The second issue here is the narrative being "fueled" by "slipping support" (again, 56%?) If anything, the narrative is being fueled by lazy and opportunistic reporters who aren't interested in writing a nuanced story about why governing, even for someone as powerful as the President, is so difficult - and who know that "WUNDERKIND OBAMA SLIPPING FAST" is a much more exciting headline. Ooo, look! A hero is stumbling! One could write a story about the intricacies of Congressional politics, the slowness of bureaucracy, or the naturally incremental nature of the American political process - the kinds of helpful, informative pieces that normally appear in the NYT - but for today: narrative! Even weirder, then, that this sentence should immediately follow:
But his overall standing with the public is still healthy [...] If he ultimately gets some form of health care program passed that he can call a victory, this turbulence may ultimately be forgotten.

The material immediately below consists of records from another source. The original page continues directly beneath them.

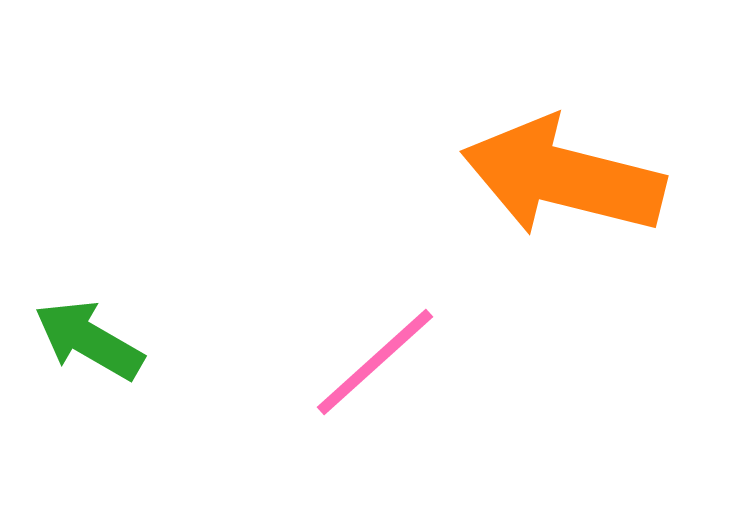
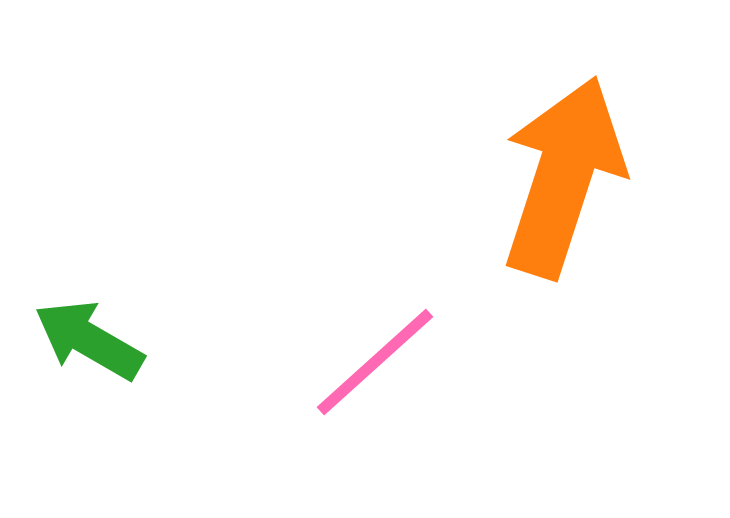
orange arrow: rotated 94 degrees clockwise
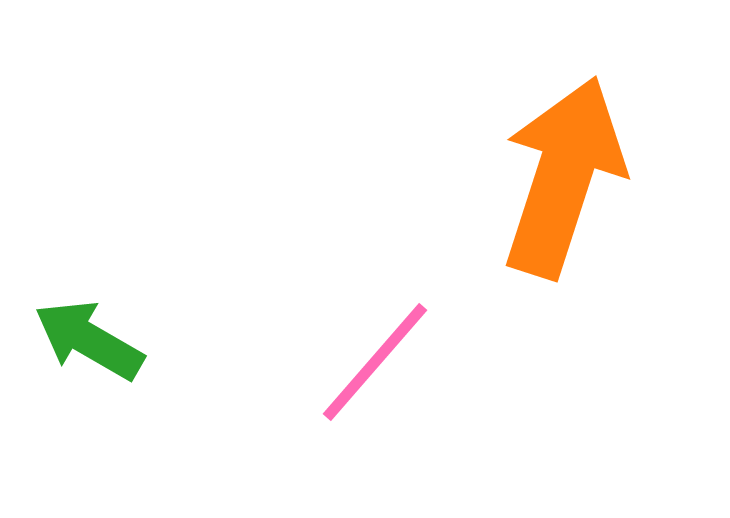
pink line: rotated 7 degrees counterclockwise
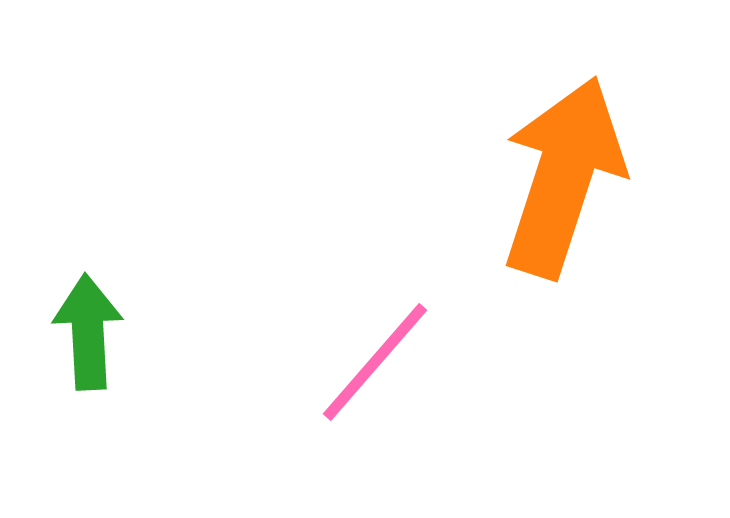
green arrow: moved 1 px left, 8 px up; rotated 57 degrees clockwise
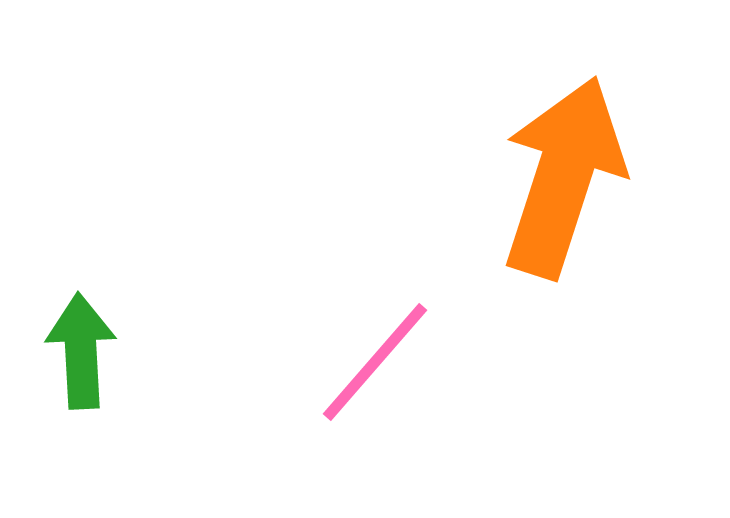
green arrow: moved 7 px left, 19 px down
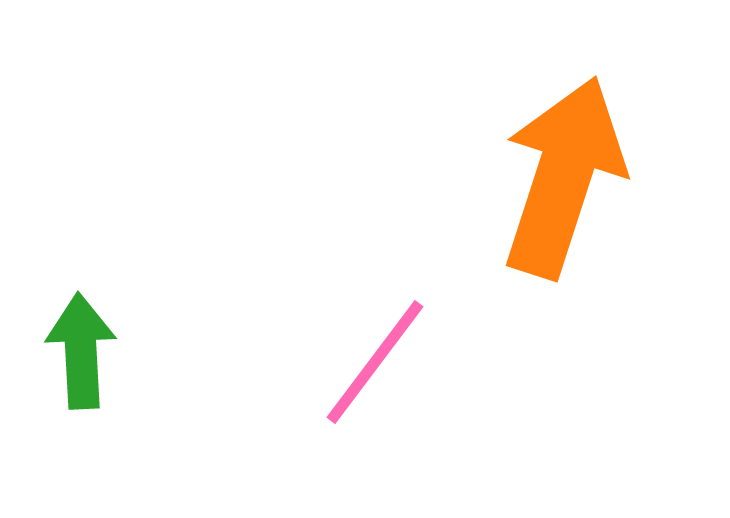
pink line: rotated 4 degrees counterclockwise
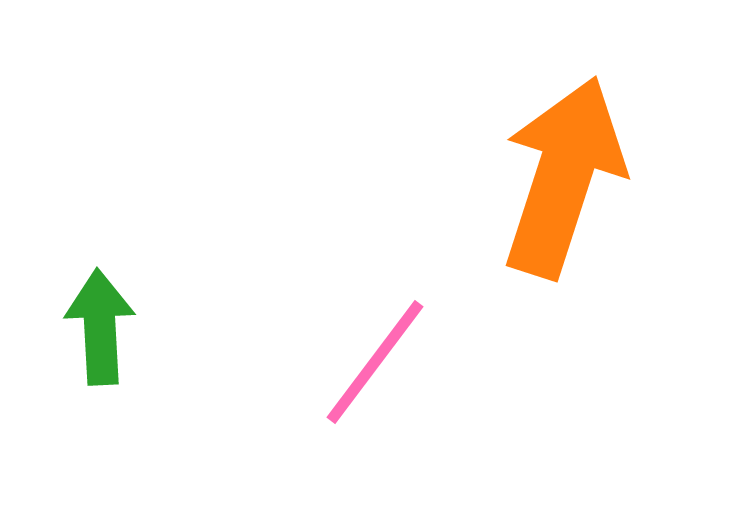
green arrow: moved 19 px right, 24 px up
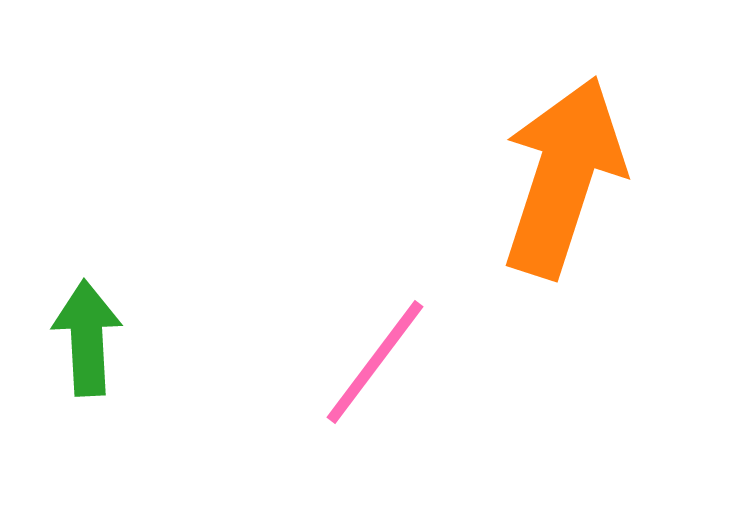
green arrow: moved 13 px left, 11 px down
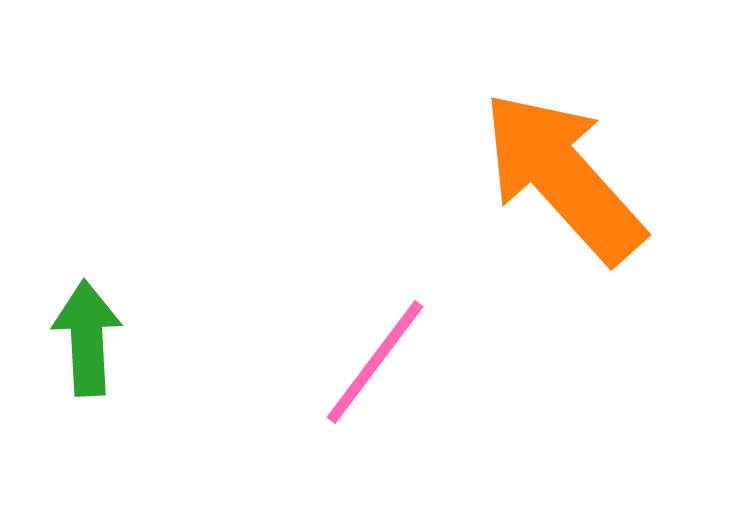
orange arrow: rotated 60 degrees counterclockwise
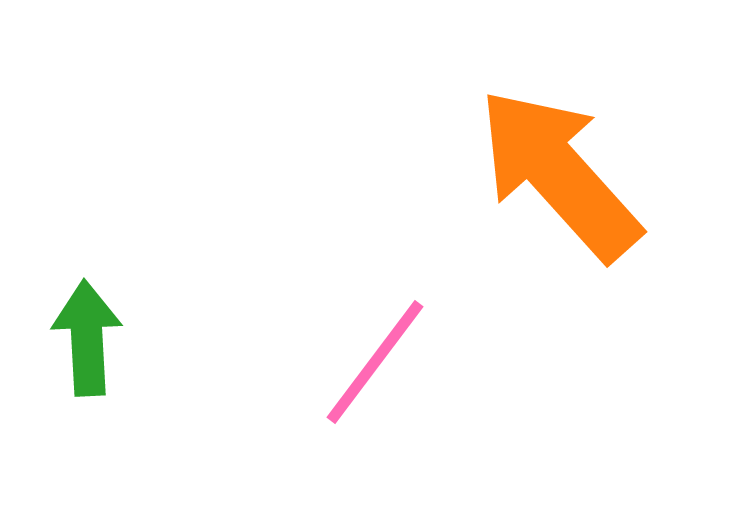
orange arrow: moved 4 px left, 3 px up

Translation: everything I just said is crap, and even I know it. If any kind of healthcare bill gets passed (which is basically set in stone at this point), we'll all forget that I wrote this terrible article.

Friday, September 4, 2009

Gitmo Prison Blues

While filling in at the Daily Dish, Chris Bodenner does us all a favor by tearing apart Elise Cooper's weak arguments against moving Guantanamo prisoners to facilities in the United States. Cooper's piece, titled (apparently without irony) "No Terrorists in My Backyard", brags that there was a consensus against housing Gitmo prisoners here among those interviewed: namely, security experts and members of Congress. The problem: they're nearly all Republican politicians. And one of the two security experts is Michael Chertoff, who hardly counts as impartial - when he was head of the Justice Department's Criminal Division in 2003, he sided with John Yoo's memo that exempted the military from federal law during wartime and authorized torture at the prison. He had a hand in making Gitmo the nightmare it was, and unfortunately remains, for the US.

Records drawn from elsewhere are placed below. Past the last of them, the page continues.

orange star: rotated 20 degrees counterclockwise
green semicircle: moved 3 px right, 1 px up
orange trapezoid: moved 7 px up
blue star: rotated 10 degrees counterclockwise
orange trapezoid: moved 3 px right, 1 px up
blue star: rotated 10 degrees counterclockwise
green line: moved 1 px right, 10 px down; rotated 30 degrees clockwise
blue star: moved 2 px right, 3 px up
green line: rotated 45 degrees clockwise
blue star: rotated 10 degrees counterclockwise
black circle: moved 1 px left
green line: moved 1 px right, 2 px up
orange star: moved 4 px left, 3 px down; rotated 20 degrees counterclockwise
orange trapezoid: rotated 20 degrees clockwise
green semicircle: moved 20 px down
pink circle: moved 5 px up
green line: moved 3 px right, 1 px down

Bodenner does a fine job demonstrating why none of Cooper's arguments make sense, and he notes that the piece "reads like a cobbled-together press release." It does have a bit of a thrown-together feel to it, especially this humdinger from Rep. Tom Rooney:
Congressman Rooney points out that since a lot of money was spent in making Guantanamo Bay a state of the art prison America should keep the detainees there. He does not support the Obama administration’s view that Guantanamo must be closed because of the stigma associated with it.

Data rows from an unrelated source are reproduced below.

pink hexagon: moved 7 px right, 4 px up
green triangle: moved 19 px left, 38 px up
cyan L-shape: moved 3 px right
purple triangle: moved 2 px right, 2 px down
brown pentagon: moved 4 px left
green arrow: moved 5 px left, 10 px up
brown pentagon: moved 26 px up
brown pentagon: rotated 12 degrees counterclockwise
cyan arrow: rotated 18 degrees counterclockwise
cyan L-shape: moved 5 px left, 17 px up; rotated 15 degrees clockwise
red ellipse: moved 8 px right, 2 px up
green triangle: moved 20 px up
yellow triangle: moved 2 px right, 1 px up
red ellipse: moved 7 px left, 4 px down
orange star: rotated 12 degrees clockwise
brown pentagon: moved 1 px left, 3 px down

Where to start with this (besides the obvious question of why we elect such people to Congress)? How much Guantanamo cost to build has nothing to do with whether or not we should keep it open; that question is decided by its helping or hindrance of our national security objectives. So the "stigma" of Guantamano is a very good reason for closing it - but, just for clarity's sake, let's not call it a stigma. That understates its danger. Guantanamo is an incredibly powerful recruiting tool for our enemies, and since we can safely imprison terrorists without handing them a recruiting tool, the security cost of keeping it open far outweighs the benefits. With no coherent argument opposing this move, it's hard to characterize Republican behavior as anything besides posturing.